» **Work instruction**:
Return every line from the records below that has the word "vong".

» **Input for this task**:
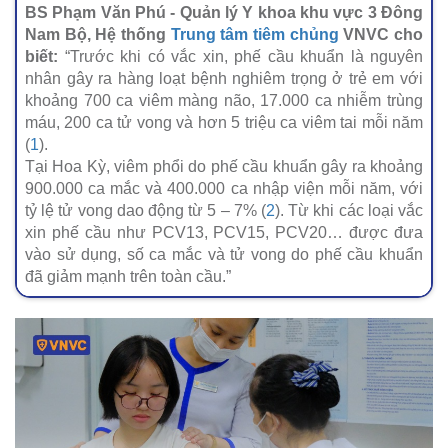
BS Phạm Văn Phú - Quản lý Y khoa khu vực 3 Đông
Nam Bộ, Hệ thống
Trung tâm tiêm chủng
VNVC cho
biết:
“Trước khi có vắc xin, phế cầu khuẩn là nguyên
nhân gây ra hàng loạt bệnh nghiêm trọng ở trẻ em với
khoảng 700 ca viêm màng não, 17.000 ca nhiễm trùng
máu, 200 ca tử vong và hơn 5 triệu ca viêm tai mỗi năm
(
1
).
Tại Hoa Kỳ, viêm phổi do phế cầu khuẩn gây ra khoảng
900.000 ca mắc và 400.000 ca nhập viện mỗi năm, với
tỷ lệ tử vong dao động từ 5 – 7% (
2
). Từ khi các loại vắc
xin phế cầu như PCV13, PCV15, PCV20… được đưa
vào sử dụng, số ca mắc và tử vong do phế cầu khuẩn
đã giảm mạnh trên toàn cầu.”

==

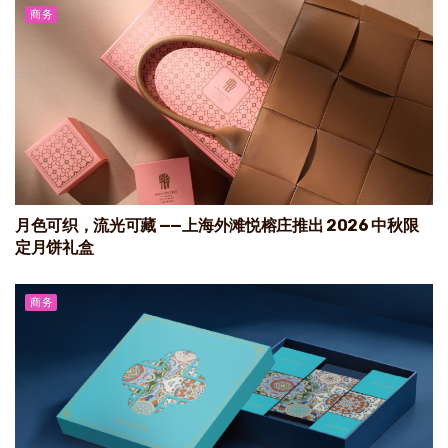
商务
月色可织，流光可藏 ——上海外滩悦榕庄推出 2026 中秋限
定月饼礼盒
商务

» **Exercise solution**:
máu, 200 ca tử vong và hơn 5 triệu ca viêm tai mỗi năm
tỷ lệ tử vong dao động từ 5 – 7% (
vào sử dụng, số ca mắc và tử vong do phế cầu khuẩn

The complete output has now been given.